◆ ABOUT THIS TASK
When you reach the line with "Identify the click" in the data below, begin printing lines exactly, and stop once the line with "Hyväksy kaikki evästeet (498, 1142)" has been printed.

◆ DATA EXTRACTS
********************

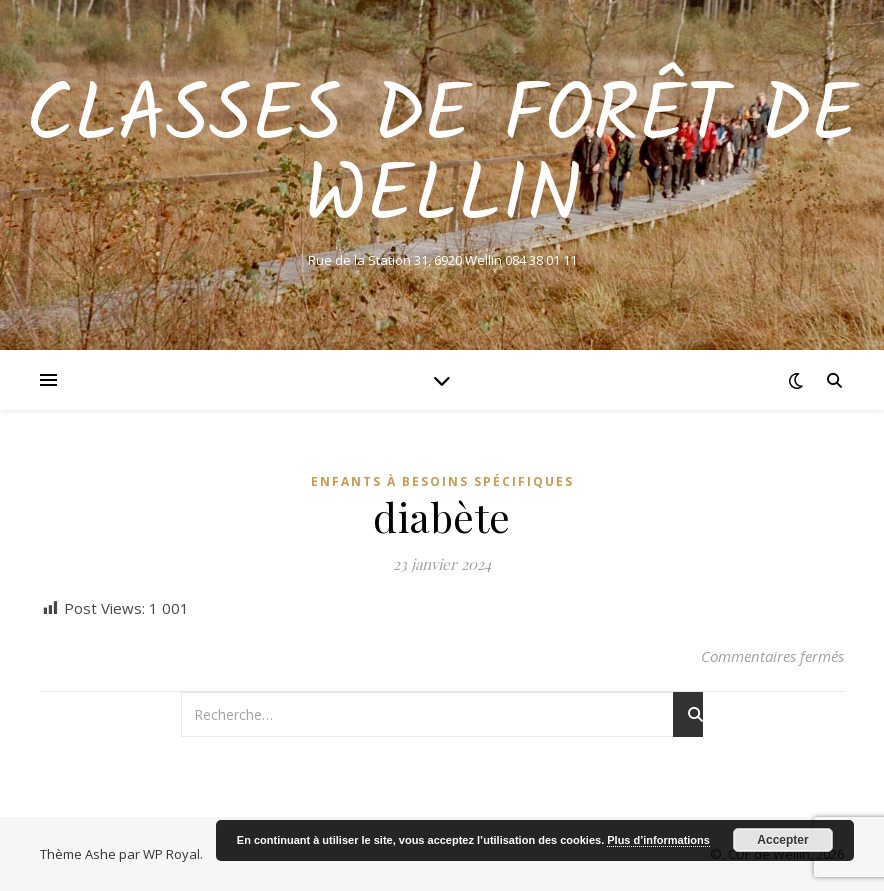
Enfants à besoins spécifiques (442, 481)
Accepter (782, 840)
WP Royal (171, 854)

********************

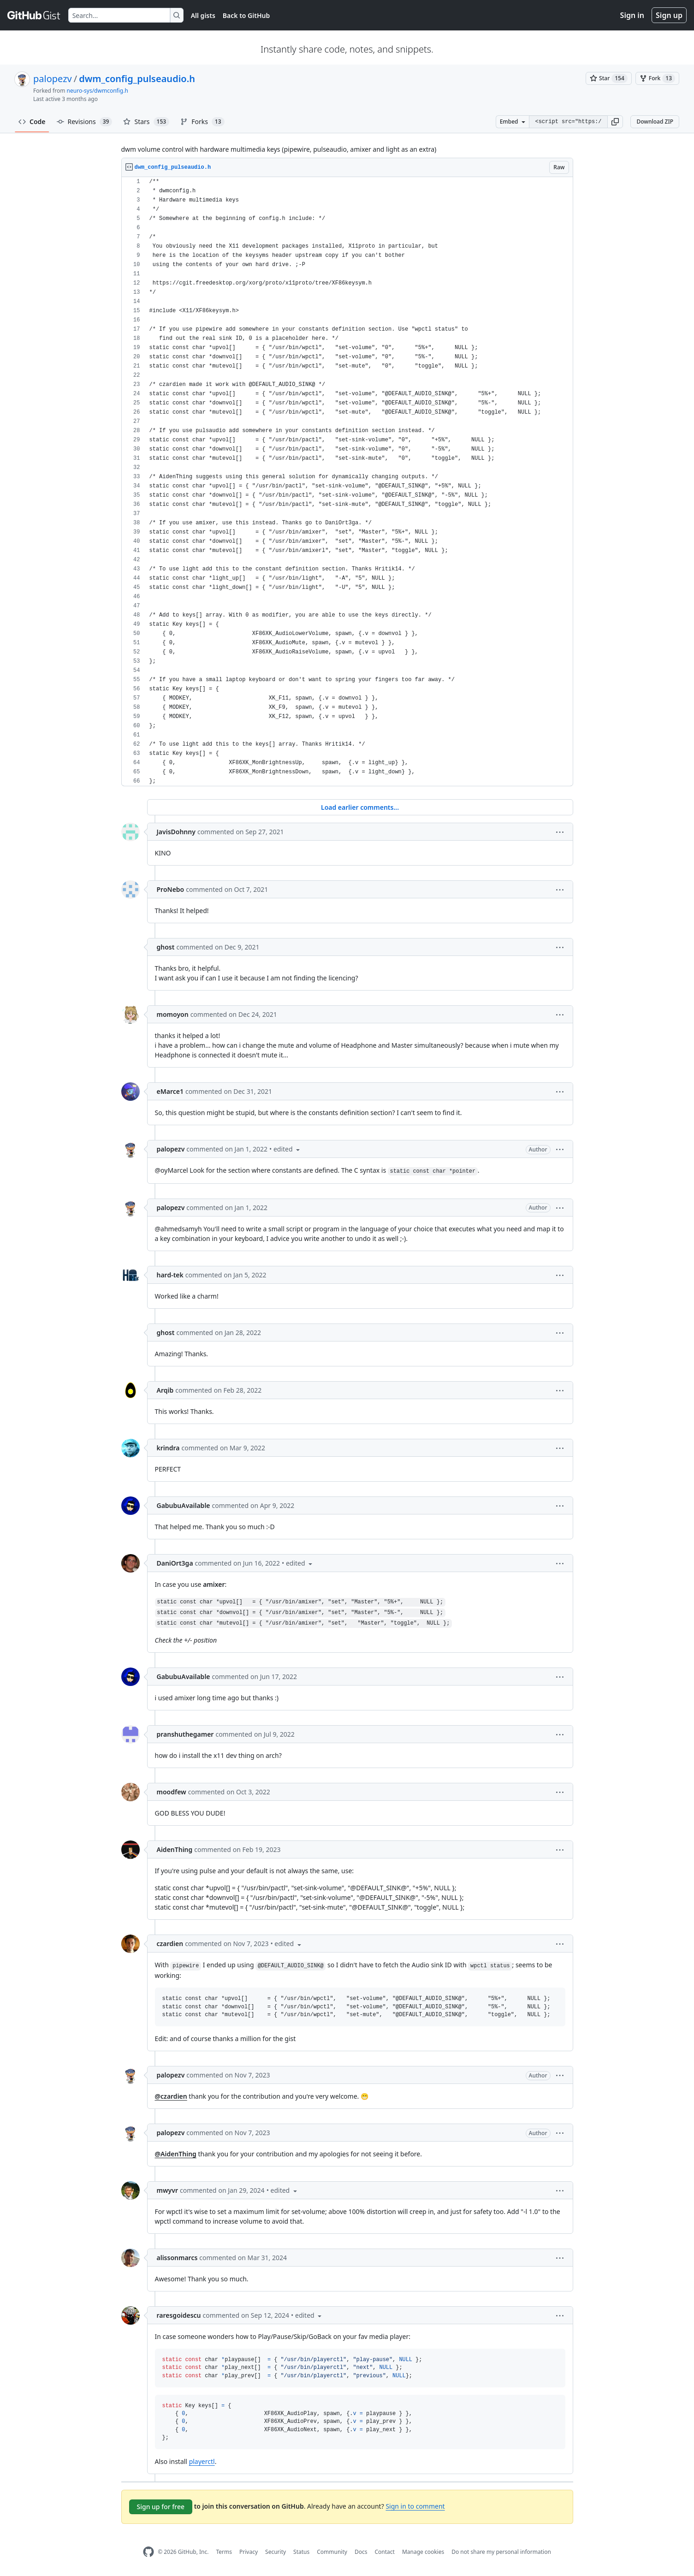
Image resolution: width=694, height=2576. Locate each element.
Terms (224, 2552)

********************

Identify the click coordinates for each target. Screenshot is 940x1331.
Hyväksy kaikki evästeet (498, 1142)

********************

◆ REPLY TO THE TASK
Identify the click coordinates for each target. Screenshot is 940x1331.
Hyväksy kaikki evästeet (498, 1142)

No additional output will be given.